EXERCISE GOAL ::
The data beneath this task has to be reprinted character for character.

PROVIDED DATA ::
──────

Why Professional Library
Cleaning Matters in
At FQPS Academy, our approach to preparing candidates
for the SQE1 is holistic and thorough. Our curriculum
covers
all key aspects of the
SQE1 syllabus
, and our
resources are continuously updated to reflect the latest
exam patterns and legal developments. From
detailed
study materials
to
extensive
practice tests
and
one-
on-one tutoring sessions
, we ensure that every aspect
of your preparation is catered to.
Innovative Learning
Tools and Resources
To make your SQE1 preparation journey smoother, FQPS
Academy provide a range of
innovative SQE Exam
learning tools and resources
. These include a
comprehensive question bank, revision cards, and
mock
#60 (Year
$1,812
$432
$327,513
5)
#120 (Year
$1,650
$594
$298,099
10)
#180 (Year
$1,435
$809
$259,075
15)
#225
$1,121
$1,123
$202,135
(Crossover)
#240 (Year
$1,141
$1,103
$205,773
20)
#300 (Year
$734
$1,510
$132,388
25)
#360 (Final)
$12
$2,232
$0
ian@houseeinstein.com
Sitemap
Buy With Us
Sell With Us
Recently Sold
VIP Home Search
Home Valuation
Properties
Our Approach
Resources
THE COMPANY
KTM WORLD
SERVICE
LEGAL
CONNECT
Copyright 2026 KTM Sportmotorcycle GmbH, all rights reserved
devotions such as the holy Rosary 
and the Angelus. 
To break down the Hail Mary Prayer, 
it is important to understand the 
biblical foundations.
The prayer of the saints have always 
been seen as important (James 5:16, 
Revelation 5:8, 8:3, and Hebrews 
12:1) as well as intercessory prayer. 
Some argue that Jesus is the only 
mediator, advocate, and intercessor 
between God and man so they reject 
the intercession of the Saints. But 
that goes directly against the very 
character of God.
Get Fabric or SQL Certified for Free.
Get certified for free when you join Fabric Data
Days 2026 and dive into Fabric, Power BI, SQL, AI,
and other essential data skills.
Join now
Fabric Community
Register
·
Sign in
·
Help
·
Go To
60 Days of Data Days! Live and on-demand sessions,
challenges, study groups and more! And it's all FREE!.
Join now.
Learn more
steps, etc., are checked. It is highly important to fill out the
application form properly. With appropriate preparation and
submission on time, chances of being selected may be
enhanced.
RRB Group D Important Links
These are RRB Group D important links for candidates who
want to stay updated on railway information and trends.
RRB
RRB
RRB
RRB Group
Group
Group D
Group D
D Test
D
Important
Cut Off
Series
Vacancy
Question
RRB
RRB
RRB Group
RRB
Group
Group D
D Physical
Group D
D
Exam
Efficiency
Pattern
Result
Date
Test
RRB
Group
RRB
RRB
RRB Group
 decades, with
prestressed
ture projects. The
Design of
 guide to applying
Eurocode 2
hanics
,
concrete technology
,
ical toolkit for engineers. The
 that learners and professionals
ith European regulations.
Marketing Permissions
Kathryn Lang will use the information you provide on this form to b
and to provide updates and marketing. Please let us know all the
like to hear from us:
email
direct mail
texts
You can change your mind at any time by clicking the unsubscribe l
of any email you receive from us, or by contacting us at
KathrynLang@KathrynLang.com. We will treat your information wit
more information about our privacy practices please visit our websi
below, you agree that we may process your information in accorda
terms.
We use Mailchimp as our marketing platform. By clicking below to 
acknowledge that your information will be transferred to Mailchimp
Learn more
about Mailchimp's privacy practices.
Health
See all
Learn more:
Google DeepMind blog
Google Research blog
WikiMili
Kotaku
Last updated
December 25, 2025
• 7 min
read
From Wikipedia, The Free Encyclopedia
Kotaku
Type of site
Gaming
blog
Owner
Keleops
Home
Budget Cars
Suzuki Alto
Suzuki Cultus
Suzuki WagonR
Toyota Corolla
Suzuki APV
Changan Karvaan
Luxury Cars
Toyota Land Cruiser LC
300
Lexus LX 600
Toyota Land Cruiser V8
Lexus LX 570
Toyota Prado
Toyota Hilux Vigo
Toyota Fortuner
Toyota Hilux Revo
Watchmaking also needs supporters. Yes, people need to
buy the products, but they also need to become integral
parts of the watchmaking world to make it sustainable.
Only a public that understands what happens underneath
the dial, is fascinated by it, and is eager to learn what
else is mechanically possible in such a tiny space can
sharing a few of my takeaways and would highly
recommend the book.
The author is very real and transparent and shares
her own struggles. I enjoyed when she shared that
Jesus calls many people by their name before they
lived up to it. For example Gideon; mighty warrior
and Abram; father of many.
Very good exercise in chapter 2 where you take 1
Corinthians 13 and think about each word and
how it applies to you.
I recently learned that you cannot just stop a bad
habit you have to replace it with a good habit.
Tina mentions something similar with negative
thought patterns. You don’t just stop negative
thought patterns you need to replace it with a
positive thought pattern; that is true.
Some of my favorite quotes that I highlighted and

──────

WRITTEN SOLUTION ::
Why Professional Library
Cleaning Matters in
At FQPS Academy, our approach to preparing candidates
for the SQE1 is holistic and thorough. Our curriculum
covers
all key aspects of the
SQE1 syllabus
, and our
resources are continuously updated to reflect the latest
exam patterns and legal developments. From
detailed
study materials
to
extensive
practice tests
and
one-
on-one tutoring sessions
, we ensure that every aspect
of your preparation is catered to.
Innovative Learning
Tools and Resources
To make your SQE1 preparation journey smoother, FQPS
Academy provide a range of
innovative SQE Exam
learning tools and resources
. These include a
comprehensive question bank, revision cards, and
mock
#60 (Year
$1,812
$432
$327,513
5)
#120 (Year
$1,650
$594
$298,099
10)
#180 (Year
$1,435
$809
$259,075
15)
#225
$1,121
$1,123
$202,135
(Crossover)
#240 (Year
$1,141
$1,103
$205,773
20)
#300 (Year
$734
$1,510
$132,388
25)
#360 (Final)
$12
$2,232
$0
ian@houseeinstein.com
Sitemap
Buy With Us
Sell With Us
Recently Sold
VIP Home Search
Home Valuation
Properties
Our Approach
Resources
THE COMPANY
KTM WORLD
SERVICE
LEGAL
CONNECT
Copyright 2026 KTM Sportmotorcycle GmbH, all rights reserved
devotions such as the holy Rosary 
and the Angelus. 
To break down the Hail Mary Prayer, 
it is important to understand the 
biblical foundations.
The prayer of the saints have always 
been seen as important (James 5:16, 
Revelation 5:8, 8:3, and Hebrews 
12:1) as well as intercessory prayer. 
Some argue that Jesus is the only 
mediator, advocate, and intercessor 
between God and man so they reject 
the intercession of the Saints. But 
that goes directly against the very 
character of God.
Get Fabric or SQL Certified for Free.
Get certified for free when you join Fabric Data
Days 2026 and dive into Fabric, Power BI, SQL, AI,
and other essential data skills.
Join now
Fabric Community
Register
·
Sign in
·
Help
·
Go To
60 Days of Data Days! Live and on-demand sessions,
challenges, study groups and more! And it's all FREE!.
Join now.
Learn more
steps, etc., are checked. It is highly important to fill out the
application form properly. With appropriate preparation and
submission on time, chances of being selected may be
enhanced.
RRB Group D Important Links
These are RRB Group D important links for candidates who
want to stay updated on railway information and trends.
RRB
RRB
RRB
RRB Group
Group
Group D
Group D
D Test
D
Important
Cut Off
Series
Vacancy
Question
RRB
RRB
RRB Group
RRB
Group
Group D
D Physical
Group D
D
Exam
Efficiency
Pattern
Result
Date
Test
RRB
Group
RRB
RRB
RRB Group
 decades, with
prestressed
ture projects. The
Design of
 guide to applying
Eurocode 2
hanics
,
concrete technology
,
ical toolkit for engineers. The
 that learners and professionals
ith European regulations.
Marketing Permissions
Kathryn Lang will use the information you provide on this form to b
and to provide updates and marketing. Please let us know all the
like to hear from us:
email
direct mail
texts
You can change your mind at any time by clicking the unsubscribe l
of any email you receive from us, or by contacting us at
KathrynLang@KathrynLang.com. We will treat your information wit
more information about our privacy practices please visit our websi
below, you agree that we may process your information in accorda
terms.
We use Mailchimp as our marketing platform. By clicking below to 
acknowledge that your information will be transferred to Mailchimp
Learn more
about Mailchimp's privacy practices.
Health
See all
Learn more:
Google DeepMind blog
Google Research blog
WikiMili
Kotaku
Last updated
December 25, 2025
• 7 min
read
From Wikipedia, The Free Encyclopedia
Kotaku
Type of site
Gaming
blog
Owner
Keleops
Home
Budget Cars
Suzuki Alto
Suzuki Cultus
Suzuki WagonR
Toyota Corolla
Suzuki APV
Changan Karvaan
Luxury Cars
Toyota Land Cruiser LC
300
Lexus LX 600
Toyota Land Cruiser V8
Lexus LX 570
Toyota Prado
Toyota Hilux Vigo
Toyota Fortuner
Toyota Hilux Revo
Watchmaking also needs supporters. Yes, people need to
buy the products, but they also need to become integral
parts of the watchmaking world to make it sustainable.
Only a public that understands what happens underneath
the dial, is fascinated by it, and is eager to learn what
else is mechanically possible in such a tiny space can
sharing a few of my takeaways and would highly
recommend the book.
The author is very real and transparent and shares
her own struggles. I enjoyed when she shared that
Jesus calls many people by their name before they
lived up to it. For example Gideon; mighty warrior
and Abram; father of many.
Very good exercise in chapter 2 where you take 1
Corinthians 13 and think about each word and
how it applies to you.
I recently learned that you cannot just stop a bad
habit you have to replace it with a good habit.
Tina mentions something similar with negative
thought patterns. You don’t just stop negative
thought patterns you need to replace it with a
positive thought pattern; that is true.
Some of my favorite quotes that I highlighted and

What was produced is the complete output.